Philippine Bible Seminars Seek Donations
As part of his outreach to the Philippines, missionary Doug Nichols is requesting $19 donations to provide Life Application Study Bibles—and seminars on how to use them—to 41,000 untrained and undertrained pastors in the country.
It’s common for fundraising appeals—even those for worthy causes—to be stingy on details some donors may wish to know before deciding to contribute. MinistryWatch sought out the details in this instance.
Nichols, a missionary under the umbrella of Commission to Every Nation (CTEN), explained to MinistryWatch that the $19 donation would be broken down into parts: $13 to purchase and ship a Life Application Study Bible (LASB) and $6 to Christian Growth Ministries, the group that developed the LASB seminars, to help cover expenses for the pastors teaching the half-day seminars, such as travel, rental costs, and food.
The seminar lasts anywhere from 3 to 5 hours, and the pastors only receive the LASB after attending, Nichols explained. The pastors are taught “how to use the concordance, the study notes, the dictionary, and references in their personal study of the Word, for teaching, and preaching.” He has been helping host LASB seminars in the Philippines for approximately 15 years.
He said the pastors love and value the bibles so much they often cry with joy, hold the Bible to their chest, smell the Bible, turn the pages slowly, and look up their favorite verse. The usual attendance at these seminars is between 30 and 60 pastors.
Access to MinistryWatch content is free. However, we hope you will support our work with your prayers and financial gifts. To make a donation, click here.

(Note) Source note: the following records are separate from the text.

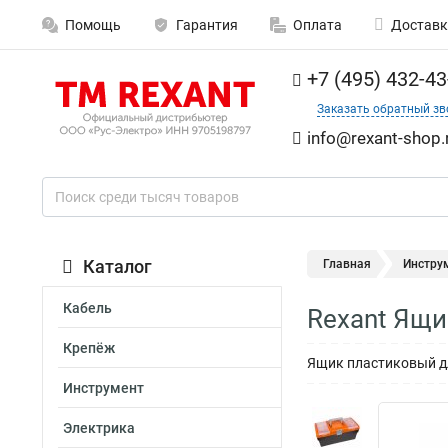
Помощь
Гарантия
Оплата
Доставк
+7 (495) 432-43
Заказать обратный зв
info@rexant-shop.
Каталог
Главная
Инстру
Кабель
Rexant Ящи
Крепёж
Ящик пластиковый д
Инструмент
Электрика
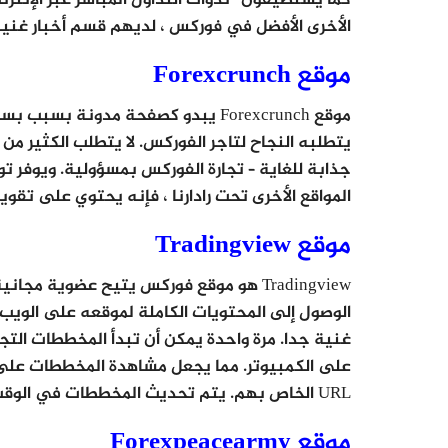
الأخرى الأفضل في فوركس ، لديهم قسم أخبار غنية
موقع Forexcrunch
موقع Forexcrunch يبدو كصفحة مدونة 
يتطلبه النجاح لتاجر الفوركس. لا يتطلب الكثير من
جذابة للغاية – تجارة الفوركس بمسؤولية. ويوفر ت
المواقع الأخرى تحت رادارنا ، فإنه يحتوي على تقو
موقع Tradingview
Tradingview هو موقع فوركس يتيح عضوية م
الوصول إلى المحتويات الكاملة لموقعه على الوي
على الكمبيوتر. مما يجعل مشاهدة المخططات على ا
URL الخاص بهم. يتم تحديث المخططات في الوقت الحقيقي.
موقع Forexpeacearmy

The number of untrained and undertrained pastors is an estimate reached by several ministries geared to pastors in the Philippines, Nichols said. The country has over 105 million people.
“[The number] is probably higher now as there have been more little churches established and pastored by the most mature Christian in the assembly, but who is poor and not trained,” Nichols explained.

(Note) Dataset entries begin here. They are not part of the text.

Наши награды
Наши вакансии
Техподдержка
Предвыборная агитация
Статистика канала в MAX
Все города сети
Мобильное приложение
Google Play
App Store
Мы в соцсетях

“An exact number is hard to come by,” he continued. “For example, a pastor we work with in north Philippines (who also works with needy pastors) constantly meets needy poor pastors in villages who have no training at all. He writes of 5 there, another 10 he met last week, then 6 who showed up at his place for emergency food during the pandemic. Some of these pastors only have a New Testament.”
CTEN is the interdenominational mission organization that supports Nichols by helping with fundraising, newsletters, and pastoral care.
Bill Barthelemy, executive director of CTEN, explained the nonprofit provides oversight of the ministry to its missionaries by conducting field visits to check on the health and work of the missionaries.
“It helps the missionaries be accountable. It also helps reassure donors of the work being done,” Barthelemy told MinistryWatch. He added that missionaries submit annual reports to CTEN outlining how they use the funds they’ve received.
But when we asked for more details about the LASB seminar donations sought by Nichols, CTEN was unable to provide answers and directed us to Nichols himself.
Because of IRS regulations, donors can designate a preference for donations they submit and CTEN will consider them, but sole discretion for the use of funds must remain with the leadership of CTEN, Barthelemy added.
Nichols indicated that CTEN uses 7 percent of funds donated to him for administrative costs.
CTEN asks each missionary to prayerfully consider what percentage it wants to give back to the organization for the services it provides, Barthelemy mentioned, adding that CTEN is a member of the Evangelical Council for Financial Accountability.